I shudder at the thought of the time tracker peering over my shoulder all the time. As another poster said, if someone wants to watch me work, they should make themselves useful while they do it.

Community Guru
Preston H Member Since: Nov 24, 2014
6 of 58

I do both.

 

But I prefer hourly contracts, of course.

 

I earn a lot more money doing hourly contracts.

 

It is difficult to bill for all the time spent working on a fixed-price contract, such as when clients have questions or request changes.

 

So even though I provide quotes for fixed-price contracts calculated at twice what I think the project would cost with an hourly contract, I still earn much more money doing hourly contract work.

 

I am very restrictive and selective about what kind of tasks I will do with a fixed-price contract. It needs to be very specific, well-defined, and I need all the input data and specifications before I accept such a contract.

Employee
Shawna H Employee Member Since: Nov 29, 2016
7 of 58

Rene, haha don't worry!
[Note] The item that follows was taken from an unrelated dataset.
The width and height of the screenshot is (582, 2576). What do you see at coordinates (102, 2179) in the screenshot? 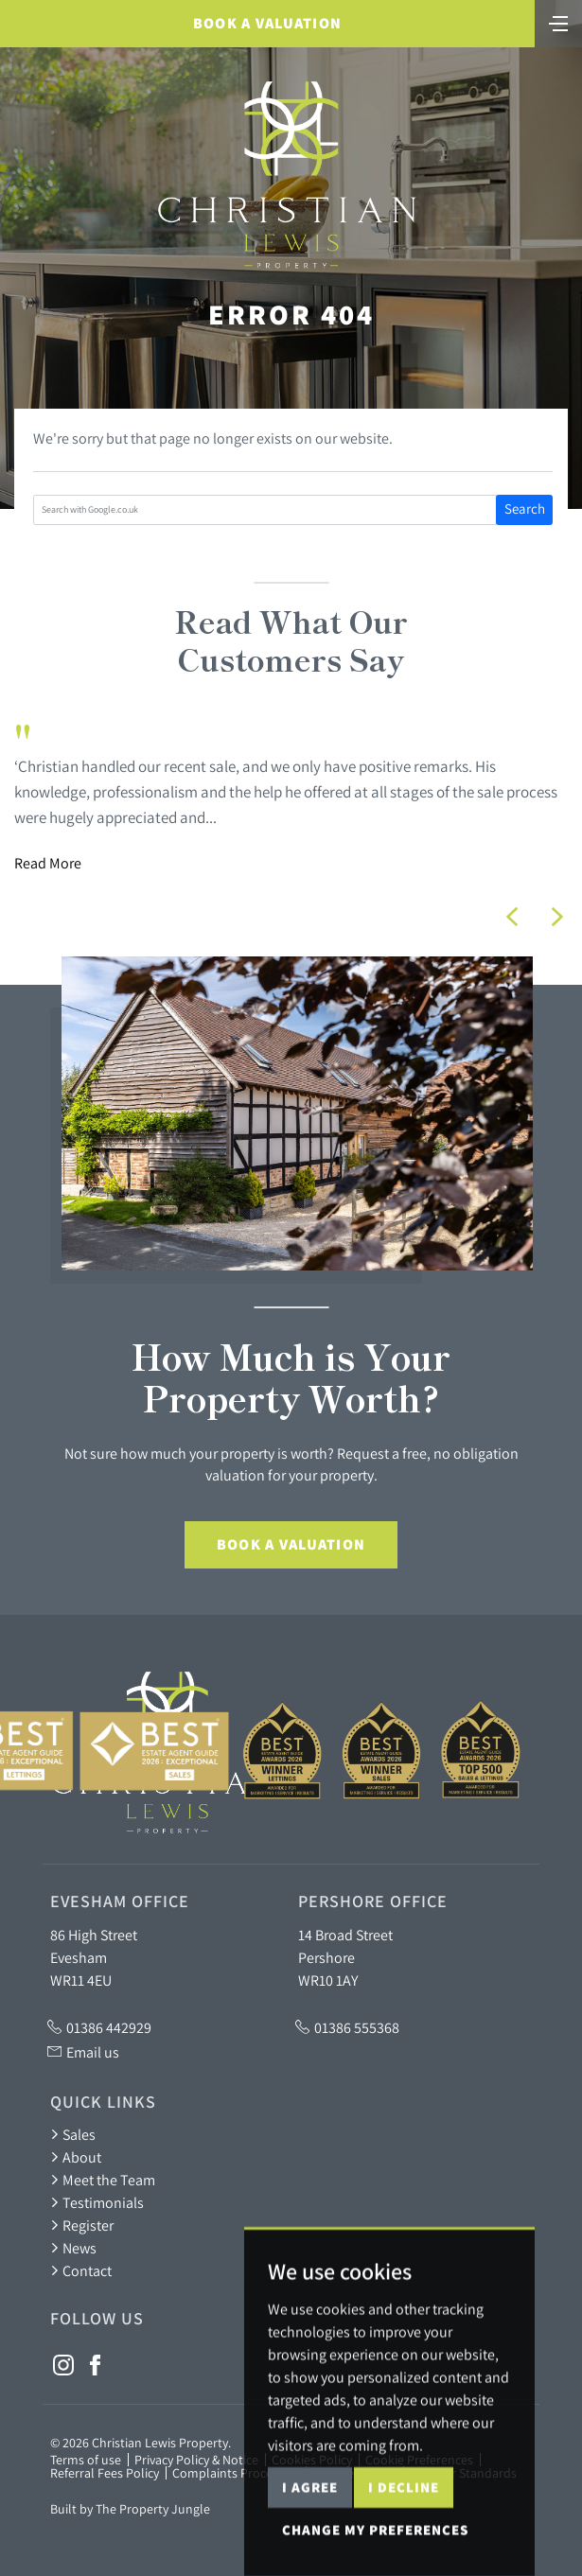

We're not going to make anyone go with one or another, just curious why folks prefer one or the other, and if there are any big issues about either one that we can help with.

Community Guru
Vince D Member Since: Feb 18, 2016
8 of 58

Ditto what Preston said.

"Remember, no matter where you go, there you are."
Buckaroo Banzai
Ace Contributor
Phat D Member Since: Nov 25, 2016
9 of 58

I prefer hourly jobs over fixed-price ones. I think it all narrows down to how well you can estimate the workload before you accept the contract.

 

As a developer, I find it extreme hard to reasonably estimate the hours needed on development jobs, where clients' requirements often changes and gets more complicated as the project evolves. Sometimes it can well take me a net worth of up to 10 hours BEFORE I accept a fixed price job offer, just to discuss the scope of work with the client and to clearly understand the bigger picture and what exactly they want. Some clients just don't know what they want and you have go through it with them to pin down the logic of the app to be developed. With an hourly contract, I can dive into the work earlier and it is easier to estimate the workload once you have done (and are paid for) some part of it. In other words, with a fixed-price job, I have to go through all the smallest details and logic of the app in advance, and account for them when I give the client a quote. Quote too high, you wouldn't get the job as the client woudn't understand why it would take too much time and money. Quote too low? You know that pain.

 

It will not be that bad once you have done a few jobs with that client and you understand them enough to know that if they estimate something to take 2 hours, it will take 10 hours in reality, and quote accordingly.

Community Guru
Kathy T Member Since: Jul 17, 2015
10 of 58

It actually depends on the type of job. For a job that you know is not going to have any rewrites or revisions, or a specifically set number of hours then it would be fixed rate.

 

IF the job is going to take a lot of revisions, edits and changes then hourly so you'll get paid for he number of hours those revision etc will take up.